The study population in this retrospective study consisted of 886 patients seen during the period from January to December 2011. During that period we routinely used retrospective ECG-gated scanning to evaluate not only the coronary arteries but also left ventricular function, myocardial ischemia, and the cardiac valves (24–26) and to avoid unexpected motion artifacts. However, we recognize that the radiation exposure was much higher at retrospective than prospective ECG-gated scanning. Hou et al. (23) compared the image quality and radiation dose for CCTA obtained with a prospectively gated and a retrospectively gated technique using a 256-slice CT scanner with a 270-ms gantry rotation speed, the same system we employed in our study. They concluded that a prospectively gated technique was applicable in patients with a stable HR below 75 bpm. With respect to radiation exposure, we should have used a prospectively gated technique in our patients with a stable HR below 75 bpm, and a retrospectively gated technique with ECG-dependent dose modulation in patients whose HR was 75 bpm or higher.
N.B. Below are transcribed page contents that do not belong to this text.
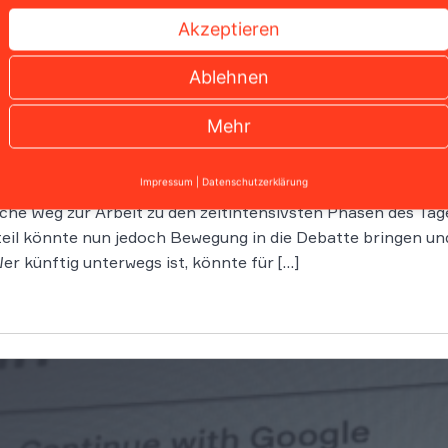
Akzeptieren
Ablehnen
Urteil könnte Pendlern spürbar mehr Geld bringen
Mehr
Impressum
|
Datenschutzerklärung
che Weg zur Arbeit zu den zeitintensivsten Phasen des Tages
eil könnte nun jedoch Bewegung in die Debatte bringen un
r künftig unterwegs ist, könnte für […]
Our study has some limitations. First, we did not consider segment bias in our evaluations. The effect of temporal resolution may be different in each coronary segment even in the same coronary artery. Second, we evaluated the image quality subjectively and did not perform quantitative measurements to assess diagnostic accuracy and the signal-to-noise and the contrast-to-noise ratios. Third, ours is a retrospective study of patients imaged on two different systems. Repeat image acquisition in each patient for prospective studies using both 64- and 256-slice CT systems facilitates patient-specific image quality comparisons but is prohibited by dose-exposure considerations. Fourth, we did not use radiation dose reduction techniques such as prospective ECG-gated scanning and ECG-dependent dose modulation in our CCTA protocol.
In conclusion, ECG-gated CCTA performed on a 256- rather than a 64-slice CT scanner yields significantly better image quality in patients whose HR is 60 bpm or higher. Our findings suggest that 256-slice CCTA is a viable non-invasive option for cardiac imaging in patients with a high HR.
Footnotes
Conflict of interest
None declared.
Funding
This research received no specific grant from any funding agency in the public, commercial or not-for-profit sectors.